_What you are asked to do_
Transcribe nothing except the lines below that run from the one with "Versa Compliments (732, 934)" to the one with "Inicio (58, 340)", ends included, and do not copy any picture.

_Input records_
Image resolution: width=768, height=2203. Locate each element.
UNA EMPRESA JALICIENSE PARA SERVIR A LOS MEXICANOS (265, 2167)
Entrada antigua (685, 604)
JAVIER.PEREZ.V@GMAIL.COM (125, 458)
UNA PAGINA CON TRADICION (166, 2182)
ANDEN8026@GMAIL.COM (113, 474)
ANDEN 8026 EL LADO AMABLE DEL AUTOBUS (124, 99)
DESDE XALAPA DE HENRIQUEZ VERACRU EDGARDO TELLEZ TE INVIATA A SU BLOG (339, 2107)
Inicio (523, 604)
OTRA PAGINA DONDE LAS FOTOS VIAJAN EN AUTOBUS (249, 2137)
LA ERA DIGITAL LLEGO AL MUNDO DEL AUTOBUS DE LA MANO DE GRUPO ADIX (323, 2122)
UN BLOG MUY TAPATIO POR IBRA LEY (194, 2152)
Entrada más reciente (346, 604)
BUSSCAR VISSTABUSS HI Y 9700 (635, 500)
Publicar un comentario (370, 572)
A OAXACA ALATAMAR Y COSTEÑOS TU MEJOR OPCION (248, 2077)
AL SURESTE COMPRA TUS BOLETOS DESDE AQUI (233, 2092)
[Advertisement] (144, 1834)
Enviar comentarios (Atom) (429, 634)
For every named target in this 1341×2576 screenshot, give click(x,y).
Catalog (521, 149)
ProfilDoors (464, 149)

--

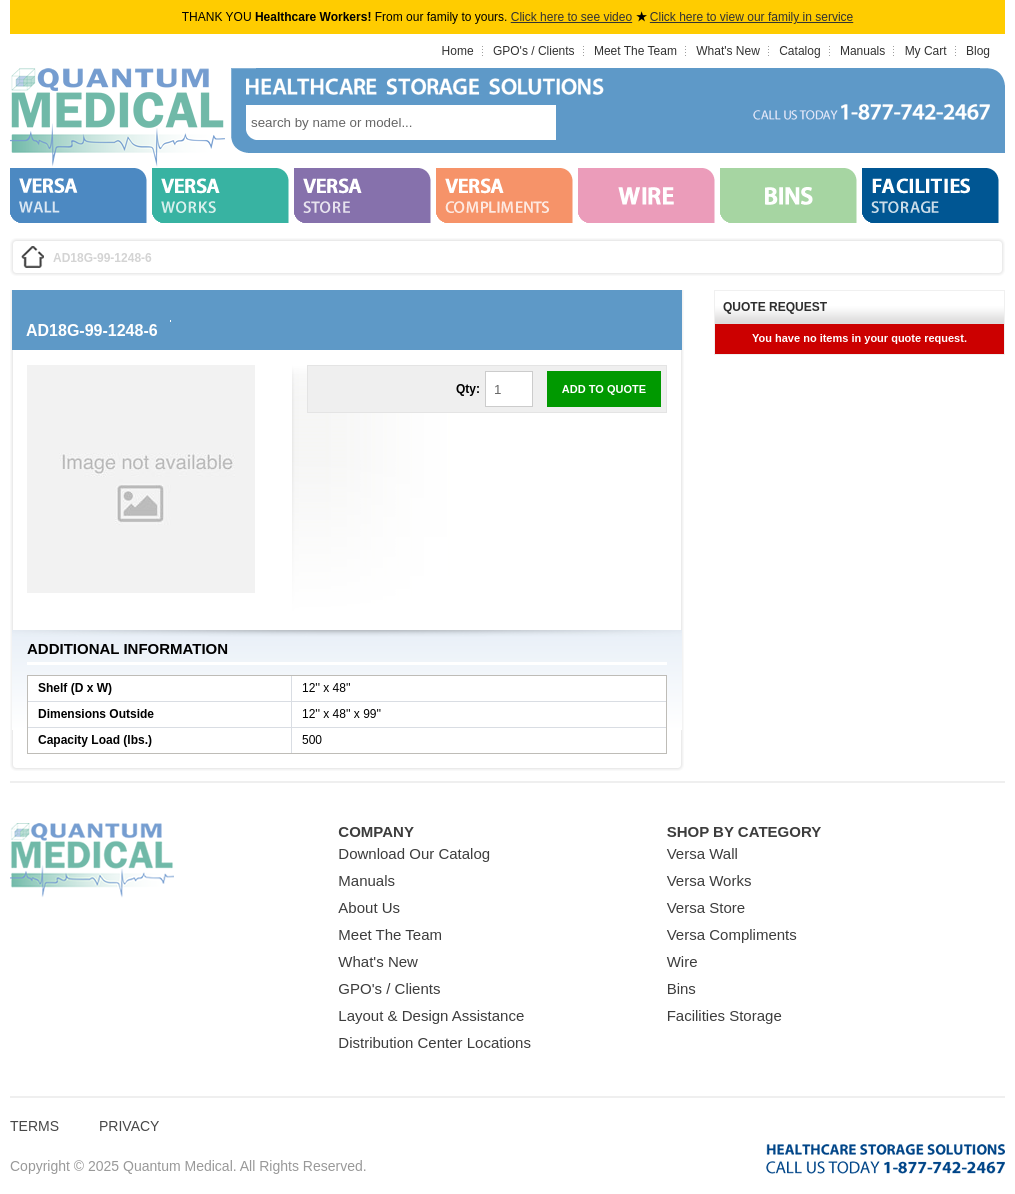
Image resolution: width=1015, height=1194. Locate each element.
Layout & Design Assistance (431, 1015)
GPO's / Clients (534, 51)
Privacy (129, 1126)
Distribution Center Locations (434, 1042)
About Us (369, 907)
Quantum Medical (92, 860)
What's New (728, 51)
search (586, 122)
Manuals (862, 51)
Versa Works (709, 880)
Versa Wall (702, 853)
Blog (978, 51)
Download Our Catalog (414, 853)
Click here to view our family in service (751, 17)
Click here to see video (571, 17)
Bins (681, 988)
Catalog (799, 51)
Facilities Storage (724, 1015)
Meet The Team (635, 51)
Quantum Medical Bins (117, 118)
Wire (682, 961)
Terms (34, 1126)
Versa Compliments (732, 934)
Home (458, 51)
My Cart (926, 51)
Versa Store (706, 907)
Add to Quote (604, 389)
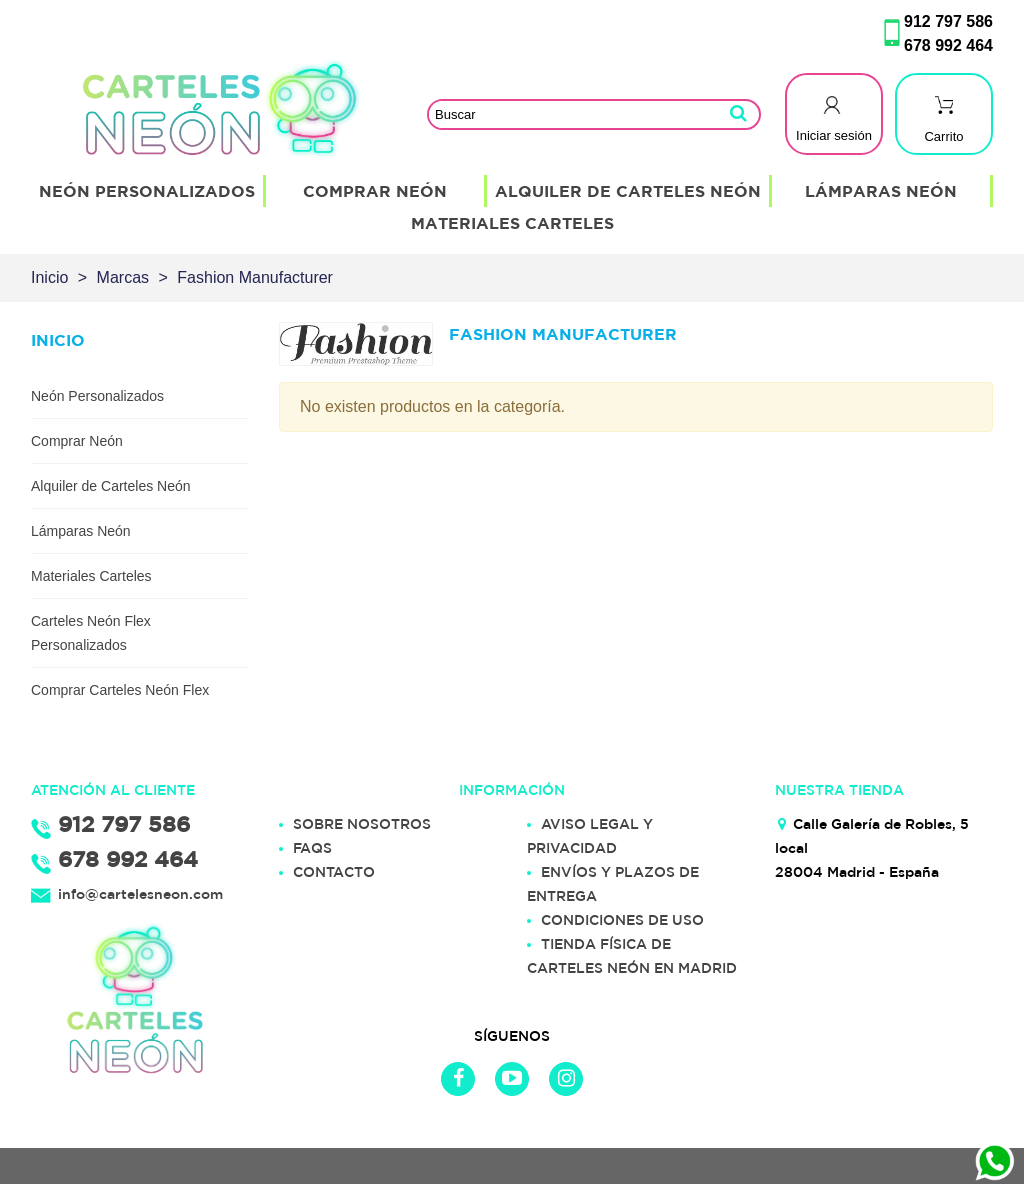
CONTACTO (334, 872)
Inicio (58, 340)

_Response area_
Versa Compliments (732, 934)
Home (458, 51)
My Cart (926, 51)
Versa Store (706, 907)
Add to Quote (604, 389)
CONTACTO (334, 872)
Inicio (58, 340)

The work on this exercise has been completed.